Leadership: Sie führen, wenn Ihnen jemand folgt

Es ist so eine Sache mit Führungsfunktionen. Meist sind sie verbunden mit einer Position, die mit formaler Macht und entsprechender Weisungsbefugnis ausgestattet ist: Sie können Ihren Mitarbeitenden befehlen, etwas zu tun. Sie können Konflikte durch Machteingriff lösen. Sie können Entscheidungen treffen auch gegen den Willen Ihrer unterstellten Mitarbeitenden. Und all dies ist immer wieder mal auch nötig und in Ordnung. Bloss geführt ist das noch lange nicht.

Die strukturelle Kombination von Führungsfunktion und Machtposition kann dazu verleiten, Führung mit Machteinsatz gleichzusetzen, und dieses Konzept stösst rasch an seine Grenzen. Ehrgeizige „High Potentials“ mit der Vorstellung „Wenn ich erst mal eine Führungsfunktion habe, kann ich endlich die richtigen Dinge durchsetzen“, legen oft harte Landungen hin, wenn sie den Plafond dieser Logik erreichen. Im Zeitalter der indirekten und verteilten Leadership kommen die entspechenden Crashs umso früher.

Leadership beruht auf einer Verschränkung: Jemand führt, und jemand folgt. Darin steckt ein faszinierendes Paradoxon: Sie führen dann gut, wenn man Ihnen folgt – Folgen aber beruht auf Freiwilligkeit.

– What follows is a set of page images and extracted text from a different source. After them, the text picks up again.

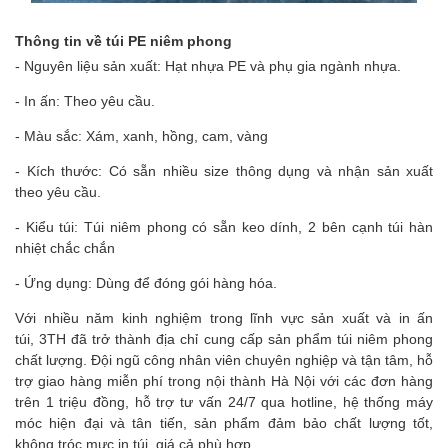
Thông tin về túi PE niêm phong
- Nguyên liệu sản xuất: Hạt nhựa PE và phụ gia ngành nhựa.
- In ấn: Theo yêu cầu.
- Màu sắc: Xám, xanh, hồng, cam, vàng
- Kích thước: Có sẵn nhiều size thông dụng và nhận sản xuất
theo yêu cầu.
- Kiểu túi: Túi niêm phong có sẵn keo dính, 2 bên cạnh túi hàn
nhiệt chắc chắn
- Ứng dụng: Dùng để đóng gói hàng hóa.
Với nhiều năm kinh nghiệm trong lĩnh vực sản xuất và in ấn
túi, 3TH đã trở thành địa chỉ cung cấp sản phẩm túi niêm phong
chất lượng. Đội ngũ công nhân viên chuyên nghiệp và tận tâm, hỗ
trợ giao hàng miễn phí trong nội thành Hà Nội với các đơn hàng
trên 1 triệu đồng, hỗ trợ tư vấn 24/7 qua hotline, hệ thống máy
móc hiện đại và tân tiến, sản phẩm đảm bảo chất lượng tốt,
không tróc mực in túi, giá cả phù hợp.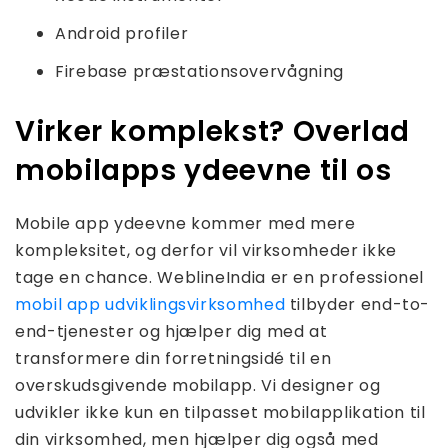
Android profiler
Firebase præstationsovervågning
Virker komplekst? Overlad
mobilapps ydeevne til os
Mobile app ydeevne kommer med mere
kompleksitet, og derfor vil virksomheder ikke
tage en chance. WeblineIndia er en professionel
mobil app udviklingsvirksomhed
tilbyder end-to-
end-tjenester og hjælper dig med at
transformere din forretningsidé til en
overskudsgivende mobilapp. Vi designer og
udvikler ikke kun en tilpasset mobilapplikation til
din virksomhed, men hjælper dig også med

Wenn Sie das durch Ausübung von Macht erreichen wollen: viel Glück.

Sie sind als Führungskraft in der Situation, formale Macht besitzen, und sehen sich gleichzeitig damit konfrontiert, dass sie Ihnen erstaunlich wenig nützt, denn formale Macht zu nutzen, hat jedes Mal einen nicht geringen Preis: wer von der Macht getroffen wird, erlebt immer einen Moment der Verunsicherung, und mehr oder weniger bewusst tauchen Fragen auf wie: wie sicher bin ich hier? Kann ich auf Rückhalt hoffen, wenn es hart auf hart geht? Lohnt es sich, zu argumentieren? Will ich mich künftig exponieren? Usw.

Daraus lässt sich die Empfehlung ableiten, dass Führungskräfte ihre formale Macht möglichst selten benutzen sollten. Es gibt Organisationen, die Führungsfunktionen explizit nicht mit Weisungsbefugnis ausstatten. Konsequenterweise nennen sie diese Positionen oft auch nicht mehr Führungs-, sondern zum Beispiel Supportfunktionen. Ob das dann noch Führung ist, ist eine spannende Frage; die Antwort darauf ist weder offensichtlich noch trivial, und weit spannender als die Anwort finde ich die Auseinandersetzung mit der Frage.

Führen und Folgen sind wie ein Tanzpaar: sie sind eng aufeinander bezogen, drehen sich um einander und im Raum, und wenn sie harmonieren, strahlen sie eine Leichtigkeit und Schönheit aus, die die Blicke auf sich zieht und den Wunsch weckt, dabei zu sein.

Die Herausforderung für Führungskräfte lautet also: bewegen Sie sich so, dass Ihre Mitarbeitenden sich eingeladen fühlen, Ihnen zu folgen, und sich aus freien Stücken dazu entscheiden. Leadership Entwicklung auf hohem Niveau sucht diese Qualität.

Das werden Sie am ehesten erreichen, wenn Sie sich in Ihrer Menschlichkeit und Integrität zeigen, ein hohes Verantwortungsbewusstsein für das Potential Ihrer formalen Macht beweisen – die Sie in den meisten Organisationen haben werden – und diese Macht wenn, dann umsichtig gebrauchen, so dass sie gegenüber Ihren Mitarbeitenden auf einer emotionalen Basis legitimiert und akzeptiert bleibt.

Leadership heisst, die Bereitschaft wecken, zu folgen. Je besser das gelingt, umso weniger Kontrollmechanismen benötigen Sie – und das spart Zeit und Geld und macht deutlich mehr Spass. Führung auf höchstem Niveau hat eine eigene Ästhetik. „Schöne Führung“ auf der Stufe der Meisterschaft, selbst wenn harte Entscheidungen getroffen werden müssen? Ja, warum nicht?